In: Computer Science
Please complete in Python and neatly explain and format code. Use snake case style when defining variables. Write a program named wordhistogram.py which takes one file as an argument. The file is an plain text file(make your own) which shall be analyzed by the program. Upon completing the analysis, the program shall output a report detailing the shortest word(s), the longest word(s), the most frequently used word(s), and a histogram of all the words used in the input file.
If there is a tie, then all words that are of the same length for that classification (longest, shortest, most frequent) are displayed as part of that class.
A word histogram shows an approximate representation of the distribution of words used in the input file. An example text, The_Jungle_Upton_Sinclair.txt, is provided as a starting point for analyzing natural language. Draw your histogram by listing the word first and then print up to 65 * characters to represent the frequency of the word.
Since there is limited space on a terminal, ensure that your histogram does not wrap along the right edge of the terminal. Assume that the width of the histogram can not be wider than 65 characters. In calculating your histogram, map the highest frequency to 65 characters.
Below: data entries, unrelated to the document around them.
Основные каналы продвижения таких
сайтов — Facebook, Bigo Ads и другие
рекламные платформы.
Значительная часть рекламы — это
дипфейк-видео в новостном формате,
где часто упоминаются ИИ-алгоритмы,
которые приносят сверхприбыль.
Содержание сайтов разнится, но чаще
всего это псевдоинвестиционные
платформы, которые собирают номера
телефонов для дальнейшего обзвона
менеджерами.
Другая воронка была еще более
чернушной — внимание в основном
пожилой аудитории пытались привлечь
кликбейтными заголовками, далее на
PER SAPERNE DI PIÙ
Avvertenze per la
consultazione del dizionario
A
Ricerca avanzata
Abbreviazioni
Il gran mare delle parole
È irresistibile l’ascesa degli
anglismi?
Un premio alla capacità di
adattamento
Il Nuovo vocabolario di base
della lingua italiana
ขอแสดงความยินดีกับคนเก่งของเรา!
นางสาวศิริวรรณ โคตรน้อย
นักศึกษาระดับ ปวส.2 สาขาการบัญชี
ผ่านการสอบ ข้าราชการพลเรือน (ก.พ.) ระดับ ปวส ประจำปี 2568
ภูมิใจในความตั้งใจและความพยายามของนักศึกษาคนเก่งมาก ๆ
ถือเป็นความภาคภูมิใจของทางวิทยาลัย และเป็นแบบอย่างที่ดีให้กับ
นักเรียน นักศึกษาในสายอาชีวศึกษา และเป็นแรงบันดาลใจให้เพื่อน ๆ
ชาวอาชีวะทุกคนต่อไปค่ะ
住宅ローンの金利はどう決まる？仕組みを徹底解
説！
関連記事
For example, if the text has a word that appears 2000 times and it is the most frequently used word, then divide 2000 by 65 to approximate that each * character represents 30 occurrences of the word in question in the text. Thus if a word should appear less than 30 times, it receives zero * characters, a word that appeared 125 time would receive 4 * characters (0-30, 31-60, 61-90, 91-120, 120-150).
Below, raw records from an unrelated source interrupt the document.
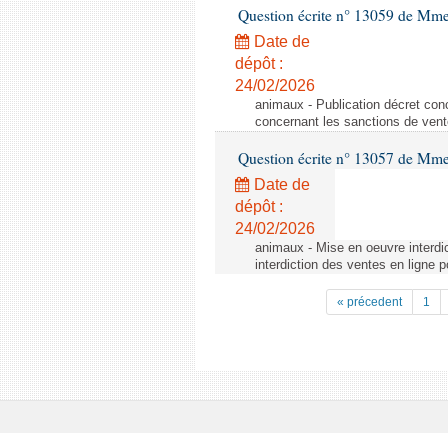
Question écrite n° 13059 de Mm
Date de
dépôt :
24/02/2026
animaux - Publication décret conc
concernant les sanctions de vent
Question écrite n° 13057 de Mm
Date de
dépôt :
24/02/2026
animaux - Mise en oeuvre interdic
interdiction des ventes en ligne p
« précedent
1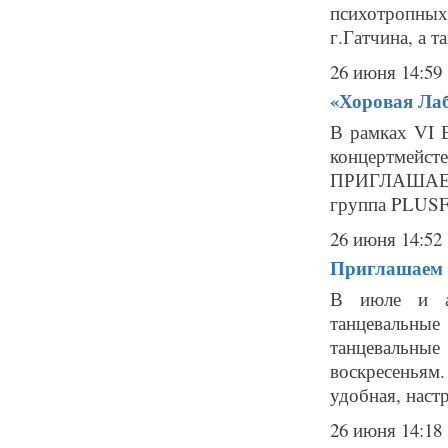
психотропных
г.Гатчина, а т
26 июня 14:59
«Хоровая Лаб
В рамках VI 
концертмейст
ПРИГЛАШАЕМ 
группа PLUSFI
26 июня 14:52
Приглашаем н
В июле и ав
танцевальн
танцевальны
воскресеньям
удобная, настр
26 июня 14:18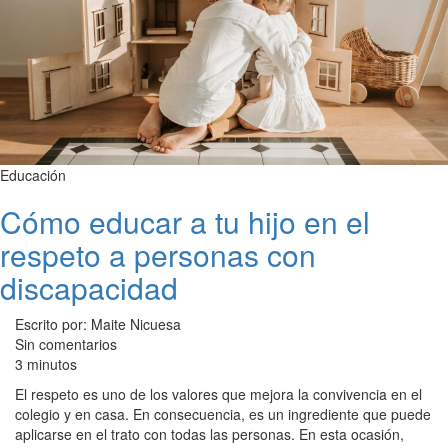
Educación
Cómo educar a tu hijo en el
respeto a personas con
discapacidad
Escrito por: Maite Nicuesa
Sin comentarios
3 minutos
El respeto es uno de los valores que mejora la convivencia en el
colegio y en casa. En consecuencia, es un ingrediente que puede
aplicarse en el trato con todas las personas. En esta ocasión,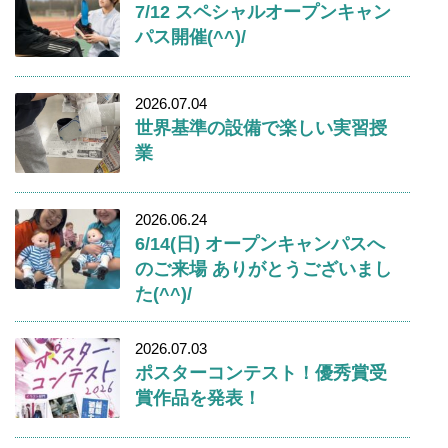
7/12 スペシャルオープンキャン
パス開催(^^)/
2026.07.04
世界基準の設備で楽しい実習授
業
2026.06.24
6/14(日) オープンキャンパスへ
のご来場 ありがとうございまし
た(^^)/
2026.07.03
ポスターコンテスト！優秀賞受
賞作品を発表！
Print the order of the histogram from most frequent to least frequent.
The program must have a class named WordHistogram. This class must be the data structure that keeps track of the words that appear in the input text file and can return the histogram as a single string. The main function is responsible for opening and reading the the input text file.
Make sure your WordHistogram class has data members that are correctly named (use the underscore character!), has an initializer, and any necessary methods and data members.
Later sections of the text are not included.